Krzysztof Kotorowski: - Nie zagraliśmy dobrego spotkania, miało to wyglądać zupełnie inaczej. Założenia były inne, gra inna. Rozmawiamy w szatni, tłumaczymy sobie, grubo się pompujemy, motywujemy, ale na boisku potem tego nie widać.

- Jak wyglądał stracony gol z twojej perspektywy?

- Poszła wrzutka, przede mną był napastnik z obrońcą. Nawet nie wiem, czy Litwin, który wyskoczył do piłki, dotknął jej, czy nie. Interweniowałem instynktownie nogą, ale bardzo niefortunnie i padł gol. Wielka szkoda, że tak się skończyło. Nie mam pojęcia, jak to się wszystko stało. Piłka przeleciała mi jakoś pod nogą, tuż po meczu trudno mi to dokładnie ocenić, muszę sobie przeanalizować tę sytuację.

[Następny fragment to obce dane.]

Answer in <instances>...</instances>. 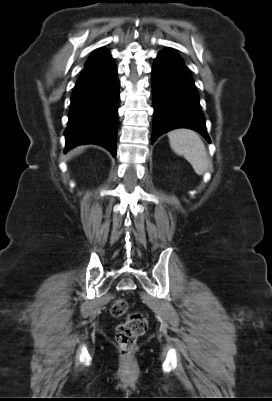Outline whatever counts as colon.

- Chwilami grałeś w czapce, chwilami bez, o co chodziło?

- Słońce mocno świeciło mi w oczy, co bardzo utrudniało grę, więc od kogoś ze sztabu medycznego wziąłem czapkę z daszkiem. Nigdy jednak wcześniej w czapce nie grałem i momentami to mi przeszkadzało. Na pewno jednak nie będę zwalał winy na czapkę, bo nie ona jest winna. Nie była zbyt szczęśliwa, to fakt, po meczu gdzieś ją wyrzuciłem, mam nadzieję, że zaginęła.

- Głupie błędy to twoja specjalność?

- Nie chcę się wybielać, bo na pewno powinienem zachować się dużo lepiej. Takie jest jednak życie każdego bramkarza. Taki mam zawód i już się nauczyłem, że kiedy gra się dobrze, wszyscy klepią cię po plecach, jak zawalisz, przegrywamy przez ciebie. Wiem już, jak smakują takie błędy. Teraz trzeba mocno pracować i patrzeć do przodu.

- Jak poprawić wasze błędy w grze?

- Nie ma co ukrywać, że nasza gra nie wygląda w tej chwili dobrze. Mamy rozrysowane na tablicy, jak mamy grać, ale wychodzi na to, że tylko teoretycznie. Musimy po prostu wykonać założenia na boisku, poprawić koncentrację, wyeliminować błędy. Taktycznie jesteśmy przygotowani, ale tego, co w głowie, nie przekładamy na plac gry. Szkoda, że nie udało się nic strzelić, bo bylibyśmy w dobrej sytuacji przed rewanżem.